For each line that gets to this point in the script (should be the first blank line), retrieve the contents of the hold space into the pattern space. (This would be after the curly braces above.)
Substitute all newlines in the pattern space with nothing.
Next, substitute the last comma-and-space in the pattern space with nothing.
Finally, quit the program so you don't process any more lines. My script worked without this, but I'm not 100% sure why.
That being said, that's just one way to go about it. sed often offers varying ways of varying complexity to accomplish a task. A solution I wrote with this method is 10 lines long.

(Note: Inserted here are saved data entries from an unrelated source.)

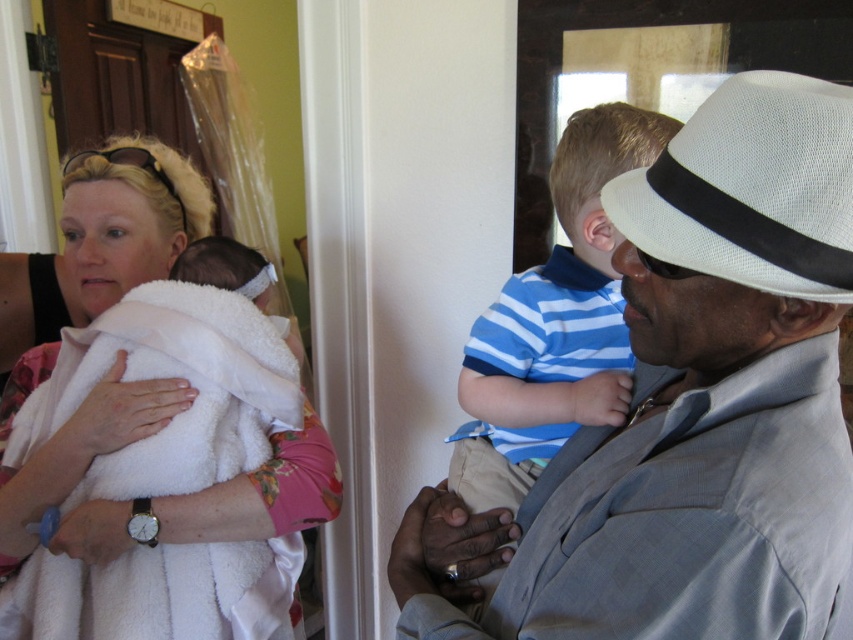 Who is more distant from viewer, (822, 124) or (192, 198)?

Point (192, 198)

Between light gray checkered suit at center and white fluffy towel at left, which one is positioned higher?

white fluffy towel at left

Does point (842, 228) lie in front of point (6, 433)?

That is True.

Locate an element on the screen. The image size is (853, 640). light gray checkered suit at center is located at coordinates (x=692, y=404).

Is white fluffy towel at left closer to camera compared to white fabric hat at right?

No, white fluffy towel at left is further to the viewer.

Where is `white fluffy towel at left`? Image resolution: width=853 pixels, height=640 pixels. white fluffy towel at left is located at coordinates (126, 218).

What do you see at coordinates (126, 218) in the screenshot?
I see `white fluffy towel at left` at bounding box center [126, 218].

Find the location of a particular element. The image size is (853, 640). white fluffy towel at left is located at coordinates (126, 218).

Who is positioned more to the right, light gray checkered suit at center or white fabric hat at right?

From the viewer's perspective, white fabric hat at right appears more on the right side.

In the scene shown: Between light gray checkered suit at center and white fabric hat at right, which one appears on the left side from the viewer's perspective?

From the viewer's perspective, light gray checkered suit at center appears more on the left side.

You are a GUI agent. You are given a task and a screenshot of the screen. Output one action in this format:
    pyautogui.click(x=<x>, y=<y>)
    Task: Click on the light gray checkered suit at center
    
    Given the screenshot: What is the action you would take?
    pyautogui.click(x=692, y=404) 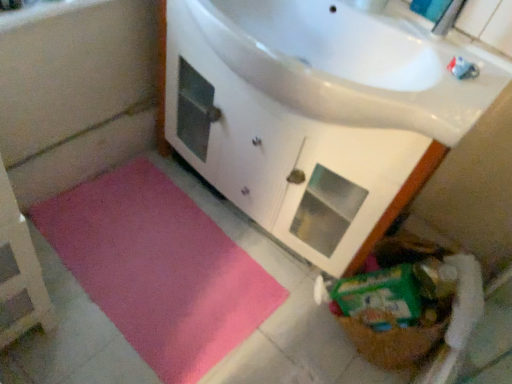 Question: Is white glossy faucet at upper center wider or thinner than pink fabric bath mat at lower left?

Choices:
 (A) thin
 (B) wide

Answer: (A)

Question: From the image's perspective, is white glossy faucet at upper center above or below pink fabric bath mat at lower left?

Choices:
 (A) below
 (B) above

Answer: (B)

Question: Based on their relative distances, which object is nearer to the pink fabric bath mat at lower left?

Choices:
 (A) white glossy faucet at upper center
 (B) white glossy cabinet at upper center
 (C) pink plush bath mat at lower left
 (D) brown woven basket at lower right

Answer: (C)

Question: Which object is positioned farthest from the pink plush bath mat at lower left?

Choices:
 (A) white glossy cabinet at upper center
 (B) white glossy faucet at upper center
 (C) pink fabric bath mat at lower left
 (D) brown woven basket at lower right

Answer: (B) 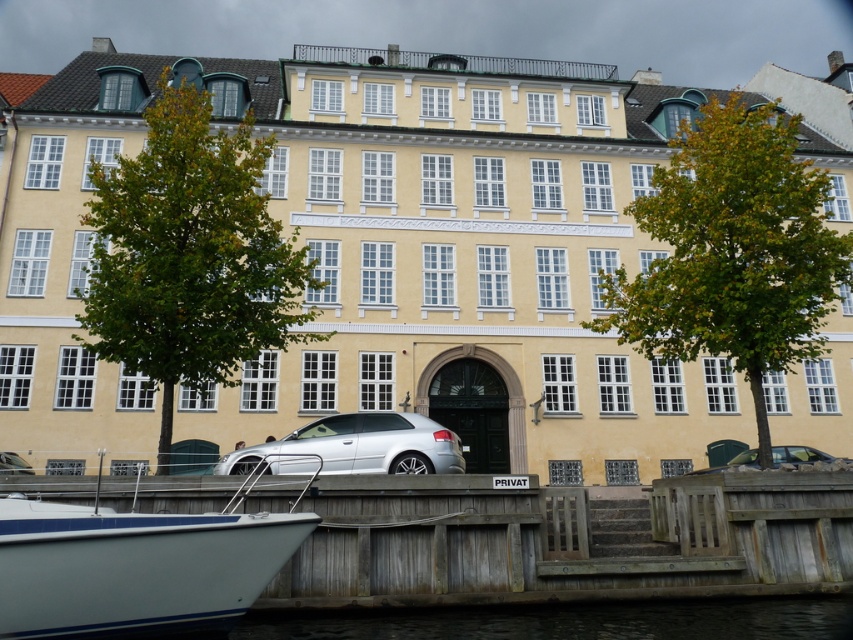 You are planning to host a small gathering on the wooden dock at lower center and the silver metallic car at lower center. Which location can accommodate more guests due to its size?

The wooden dock at lower center has a larger size compared to the silver metallic car at lower center, so it can accommodate more guests. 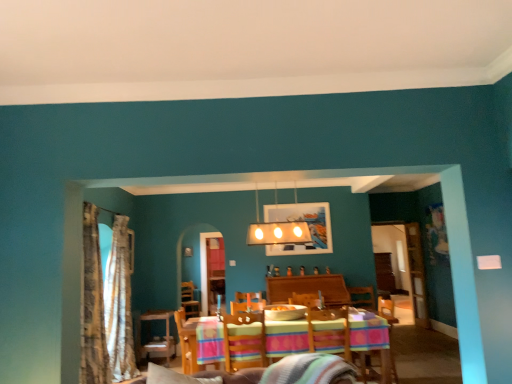 How much space does gold textured curtain at left, positioned as the second curtain in front-to-back order, occupy vertically?

The height of gold textured curtain at left, positioned as the second curtain in front-to-back order, is 7.18 feet.

Measure the distance between point [346,326] and camera.

The distance of point [346,326] from camera is 14.07 feet.

What do you see at coordinates (93, 305) in the screenshot? This screenshot has height=384, width=512. I see `textured beige curtain at left, the 1th curtain from the front` at bounding box center [93, 305].

The width and height of the screenshot is (512, 384). What do you see at coordinates (309, 370) in the screenshot? I see `striped woolen blanket at center` at bounding box center [309, 370].

The height and width of the screenshot is (384, 512). What do you see at coordinates (277, 231) in the screenshot? I see `white glossy light fixture at upper center` at bounding box center [277, 231].

In order to face white glossy light fixture at upper center, should I rotate leftwards or rightwards?

You should rotate right by 3.024 degrees.

The height and width of the screenshot is (384, 512). In order to click on transparent glass door at center in this screenshot , I will do `click(405, 262)`.

From a real-world perspective, is textured beige curtain at left, the 1th curtain from the front, physically below wooden swivel chair at center, which is the 2th swivel chair from right to left?

No, from a real-world perspective, textured beige curtain at left, the 1th curtain from the front, is not under wooden swivel chair at center, which is the 2th swivel chair from right to left.

Considering the relative positions of textured beige curtain at left, the 1th curtain from the front, and wooden swivel chair at center, which ranks as the 1th swivel chair in left-to-right order, in the image provided, is textured beige curtain at left, the 1th curtain from the front, in front of wooden swivel chair at center, which ranks as the 1th swivel chair in left-to-right order,?

No, textured beige curtain at left, the 1th curtain from the front, is behind wooden swivel chair at center, which ranks as the 1th swivel chair in left-to-right order.

Are textured beige curtain at left, the 2th curtain when ordered from back to front, and wooden swivel chair at center, which is the 2th swivel chair from right to left, located far from each other?

Yes, textured beige curtain at left, the 2th curtain when ordered from back to front, is far from wooden swivel chair at center, which is the 2th swivel chair from right to left.

Based on their sizes in the image, would you say textured beige curtain at left, the 2th curtain when ordered from back to front, is bigger or smaller than wooden swivel chair at center, which ranks as the 1th swivel chair in left-to-right order?

textured beige curtain at left, the 2th curtain when ordered from back to front, is bigger than wooden swivel chair at center, which ranks as the 1th swivel chair in left-to-right order.

Does wooden swivel chair at center, the 2th swivel chair positioned from the left, have a larger size compared to wooden table at center?

Incorrect, wooden swivel chair at center, the 2th swivel chair positioned from the left, is not larger than wooden table at center.

Is wooden swivel chair at center, the 2th swivel chair positioned from the left, beside wooden table at center?

No.

Considering the sizes of objects wooden swivel chair at center, the 2th swivel chair positioned from the left, and wooden table at center in the image provided, who is shorter, wooden swivel chair at center, the 2th swivel chair positioned from the left, or wooden table at center?

With less height is wooden swivel chair at center, the 2th swivel chair positioned from the left.

From the image's perspective, would you say metallic silver picture frame at center is shown under striped woolen blanket at center?

Actually, metallic silver picture frame at center appears above striped woolen blanket at center in the image.

From a real-world perspective, is metallic silver picture frame at center located higher than striped woolen blanket at center?

Result: Indeed, from a real-world perspective, metallic silver picture frame at center stands above striped woolen blanket at center.

How far apart are metallic silver picture frame at center and striped woolen blanket at center?

10.45 feet.

In order to click on blanket on the left side of metallic silver picture frame at center in this screenshot , I will do `click(309, 370)`.

Is striped woolen blanket at center facing towards multicolored fabric armchair at lower right, which is the 2th armchair in left-to-right order?

No.

Would you say striped woolen blanket at center is to the left or to the right of multicolored fabric armchair at lower right, which is the 2th armchair in left-to-right order, in the picture?

Based on their positions, striped woolen blanket at center is located to the left of multicolored fabric armchair at lower right, which is the 2th armchair in left-to-right order.

Between striped woolen blanket at center and multicolored fabric armchair at lower right, which is the 2th armchair in left-to-right order, which one has larger size?

With larger size is multicolored fabric armchair at lower right, which is the 2th armchair in left-to-right order.

From a real-world perspective, does striped woolen blanket at center stand above multicolored fabric armchair at lower right, which is counted as the 1th armchair, starting from the right?

Yes.

Can you confirm if gold textured curtain at left, acting as the 1th curtain starting from the back, is positioned to the left of wooden table with striped tablecloth at center?

Correct, you'll find gold textured curtain at left, acting as the 1th curtain starting from the back, to the left of wooden table with striped tablecloth at center.

Is gold textured curtain at left, positioned as the second curtain in front-to-back order, spatially inside wooden table with striped tablecloth at center, or outside of it?

gold textured curtain at left, positioned as the second curtain in front-to-back order, is outside wooden table with striped tablecloth at center.

Measure the distance between gold textured curtain at left, positioned as the second curtain in front-to-back order, and wooden table with striped tablecloth at center.

gold textured curtain at left, positioned as the second curtain in front-to-back order, and wooden table with striped tablecloth at center are 3.48 feet apart.

Considering the relative sizes of gold textured curtain at left, acting as the 1th curtain starting from the back, and wooden table with striped tablecloth at center in the image provided, is gold textured curtain at left, acting as the 1th curtain starting from the back, shorter than wooden table with striped tablecloth at center?

No, gold textured curtain at left, acting as the 1th curtain starting from the back, is not shorter than wooden table with striped tablecloth at center.

Which of these two, striped woolen blanket at center or wooden table with striped tablecloth at center, stands taller?

wooden table with striped tablecloth at center is taller.

From the image's perspective, does striped woolen blanket at center appear lower than wooden table with striped tablecloth at center?

Incorrect, from the image's perspective, striped woolen blanket at center is higher than wooden table with striped tablecloth at center.

In the image, is striped woolen blanket at center positioned in front of or behind wooden table with striped tablecloth at center?

In the image, striped woolen blanket at center appears in front of wooden table with striped tablecloth at center.

In the scene shown: Visually, is striped woolen blanket at center positioned to the left or to the right of wooden table with striped tablecloth at center?

Based on their positions, striped woolen blanket at center is located to the left of wooden table with striped tablecloth at center.

Considering the relative positions of wooden table with striped tablecloth at center and wooden swivel chair at center, marked as the first swivel chair in a right-to-left arrangement, in the image provided, is wooden table with striped tablecloth at center to the left or to the right of wooden swivel chair at center, marked as the first swivel chair in a right-to-left arrangement,?

wooden table with striped tablecloth at center is to the left of wooden swivel chair at center, marked as the first swivel chair in a right-to-left arrangement.

Can you tell me how much wooden table with striped tablecloth at center and wooden swivel chair at center, the 2th swivel chair positioned from the left, differ in facing direction?

wooden table with striped tablecloth at center and wooden swivel chair at center, the 2th swivel chair positioned from the left, are facing 179 degrees away from each other.

Is wooden table with striped tablecloth at center situated inside wooden swivel chair at center, the 2th swivel chair positioned from the left, or outside?

wooden table with striped tablecloth at center is spatially situated outside wooden swivel chair at center, the 2th swivel chair positioned from the left.

Is the surface of wooden table with striped tablecloth at center in direct contact with wooden swivel chair at center, the 2th swivel chair positioned from the left?

No, wooden table with striped tablecloth at center is not with wooden swivel chair at center, the 2th swivel chair positioned from the left.

Image resolution: width=512 pixels, height=384 pixels. I want to click on swivel chair that is the 2nd object located in front of the textured beige curtain at left, the 2th curtain when ordered from back to front, so click(x=244, y=342).

Locate an element on the screen. table located on the left of wooden swivel chair at center, marked as the first swivel chair in a right-to-left arrangement is located at coordinates (155, 336).

When comparing their distances from white glossy light fixture at upper center, does wooden table with striped tablecloth at center or gold textured curtain at left, acting as the 1th curtain starting from the back, seem closer?

wooden table with striped tablecloth at center lies closer to white glossy light fixture at upper center than the other object.

Considering their positions, is gold textured curtain at left, positioned as the second curtain in front-to-back order, positioned further to wooden swivel chair at center, the 2th swivel chair positioned from the left, than metallic silver picture frame at center?

The object further to wooden swivel chair at center, the 2th swivel chair positioned from the left, is gold textured curtain at left, positioned as the second curtain in front-to-back order.

When comparing their distances from metallic silver picture frame at center, does wooden table at center or gold textured curtain at left, positioned as the second curtain in front-to-back order, seem further?

Among the two, gold textured curtain at left, positioned as the second curtain in front-to-back order, is located further to metallic silver picture frame at center.

When comparing their distances from transparent glass door at center, does wooden swivel chair at center, which is the 2th swivel chair from right to left, or gold textured curtain at left, positioned as the second curtain in front-to-back order, seem closer?

Among the two, wooden swivel chair at center, which is the 2th swivel chair from right to left, is located nearer to transparent glass door at center.

When comparing their distances from gold textured curtain at left, acting as the 1th curtain starting from the back, does wooden swivel chair at center, marked as the first swivel chair in a right-to-left arrangement, or wooden table at center seem further?

wooden swivel chair at center, marked as the first swivel chair in a right-to-left arrangement, is positioned further to the anchor gold textured curtain at left, acting as the 1th curtain starting from the back.

From the image, which object appears to be farther from transparent glass door at center, wooden table at center or multicolored fabric armchair at lower right, which is counted as the 1th armchair, starting from the right?

Among the two, wooden table at center is located further to transparent glass door at center.

Which object lies nearer to the anchor point striped woolen blanket at center, wooden table at center or wooden table with striped tablecloth at center?

wooden table with striped tablecloth at center is closer to striped woolen blanket at center.

Considering their positions, is textured beige curtain at left, the 2th curtain when ordered from back to front, positioned further to wooden table with striped tablecloth at center than wooden swivel chair at center, marked as the first swivel chair in a right-to-left arrangement?

The object further to wooden table with striped tablecloth at center is textured beige curtain at left, the 2th curtain when ordered from back to front.

Identify the location of kitchen & dining room table between gold textured curtain at left, positioned as the second curtain in front-to-back order, and transparent glass door at center, in the horizontal direction. This screenshot has height=384, width=512. (372, 342).

Identify the location of lamp between multicolored fabric armchair at center, the first armchair positioned from the left, and multicolored fabric armchair at lower right, which is counted as the 1th armchair, starting from the right, from left to right. (277, 231).

Identify the location of swivel chair between gold textured curtain at left, positioned as the second curtain in front-to-back order, and wooden table with striped tablecloth at center, in the horizontal direction. This screenshot has width=512, height=384. (244, 342).

Image resolution: width=512 pixels, height=384 pixels. Identify the location of picture frame between textured beige curtain at left, the 2th curtain when ordered from back to front, and transparent glass door at center, in the horizontal direction. (307, 224). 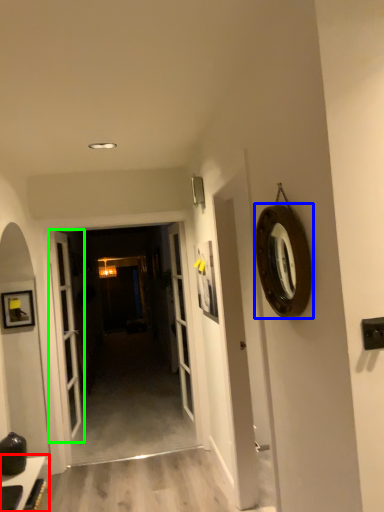 Question: Based on their relative distances, which object is nearer to table (highlighted by a red box)? Choose from oval (highlighted by a blue box) and door (highlighted by a green box).

Choices:
 (A) oval
 (B) door

Answer: (B) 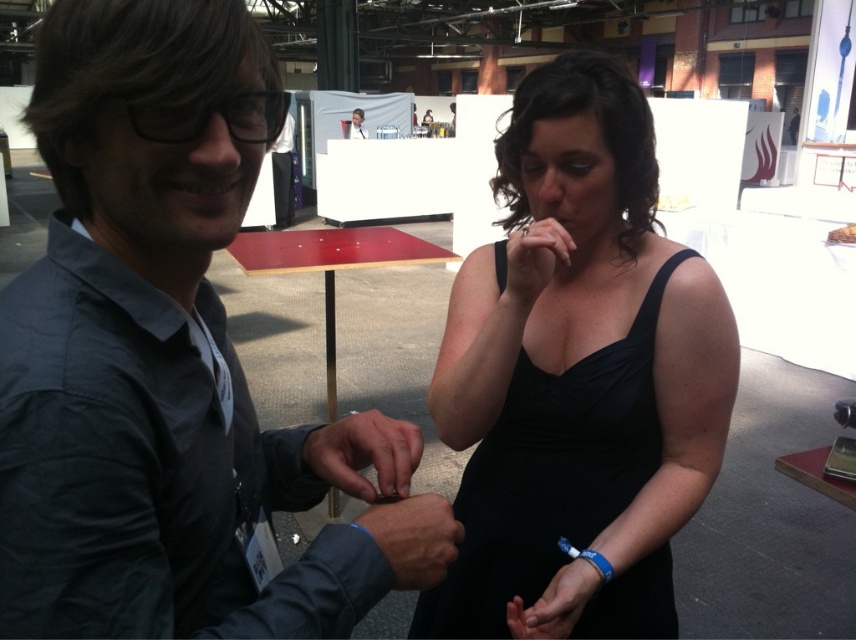 What do you see at coordinates (152, 352) in the screenshot?
I see `matte gray shirt at center` at bounding box center [152, 352].

Measure the distance between matte gray shirt at center and matte black dress at center.

The distance of matte gray shirt at center from matte black dress at center is 18.61 inches.

Is point (147, 113) closer to viewer compared to point (518, 259)?

Yes, it is.

Locate an element on the screen. The height and width of the screenshot is (640, 856). matte gray shirt at center is located at coordinates (152, 352).

Measure the distance between matte black hand at center and matte blue fabric at center.

matte black hand at center is 3.33 inches from matte blue fabric at center.

Is point (351, 426) behind point (409, 522)?

Yes, it is behind point (409, 522).

The height and width of the screenshot is (640, 856). In order to click on matte black hand at center in this screenshot , I will do `click(364, 452)`.

From the picture: Which is more to the left, black satin dress at center or matte black shirt at center?

Positioned to the left is matte black shirt at center.

Is black satin dress at center closer to the viewer compared to matte black shirt at center?

Yes, it is.

Between point (509, 481) and point (352, 109), which one is positioned behind?

Point (352, 109)

Locate an element on the screen. This screenshot has height=640, width=856. black satin dress at center is located at coordinates (550, 476).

As a note, I don't bother suppressing printing (with -n) or manually printing (with p); each line is printed by default. My script runs like this:
$ sed -f companies.sed companies
BAC, CSCO, INTC, MSFT, VZ, KO, MMM
This sed command should produce your required output:
sed -rn '/[0-9]+$/{s/^([^;]*).*$/\1/p;}' file.txt
OR on Mac:
sed -En '/[0-9]+$/{s/^([^;]*).*$/\1/p;}' file.txt
This might work for you:
sed '1d;/;/{s/;.*//;H};${g;s/.//;s/\n/, /g;q};d' stocks
We don't want the headings so let's delete them. 1d
All data items are delimited by ;'s so let's concentrate on those lines. /;/
Of the things above delete everything from the first ; to the end of line and then stuff it away in the the hold space (HS) {s/;.*//;H}
When you get to the last line, overwrite it with the HS using the g command, delete the first newline (generated by the H command), replace all subsequent newlines with a comma and a space and print out what's left. ${g;s/.//;s/\n/, /g;q}
Delete everything else d
Here's a terminal session showing the incremental refinement of building a sed command:
cat <<! >stock # paste the file into a here doc and pass it on to a file
> Symbol;Name;Volume
> ================================================
>
> BAC;Bank of America Corporation Com;238,059,612
> CSCO;Cisco Systems, Inc.;28,159,455
> INTC;Intel Corporation;22,501,784
> MSFT;Microsoft Corporation;23,363,118
> VZ;Verizon Communications Inc. Com;5,744,385
> KO;Coca-Cola Company (The) Common;3,752,569
> MMM;3M Company Common Stock;1,660,453
>
> ================================================
> !
sed '1d;/;/!d' stock # delete headings and everything but data lines
BAC;Bank of America Corporation Com;238,059,612
CSCO;Cisco Systems, Inc.;28,159,455
INTC;Intel Corporation;22,501,784
MSFT;Microsoft Corporation;23,363,118
VZ;Verizon Communications Inc. Com;5,744,385
KO;Coca-Cola Company (The) Common;3,752,569
MMM;3M Company Common Stock;1,660,453
sed '1d;/;/{s/;.*//p};d' stock # delete all non essential data
BAC
CSCO
INTC
MSFT
VZ
KO
MMM
sed '1d;/;/{s/;.*//;H};${g;l};d' stock # use the l command to see what's really there!
\nBAC\nCSCO\nINTC\nMSFT\nVZ\nKO\nMMM$
sed '1d;/;/{s/;.*//;H};${g;s/.//;s/\n/, /g;l};d' stock # refine refine
BAC, CSCO, INTC, MSFT, VZ, KO, MMM$
sed '1d;/;/{s/;.*//;H};${g;s/.//;s/\n/, /g;q};d' stock # all done!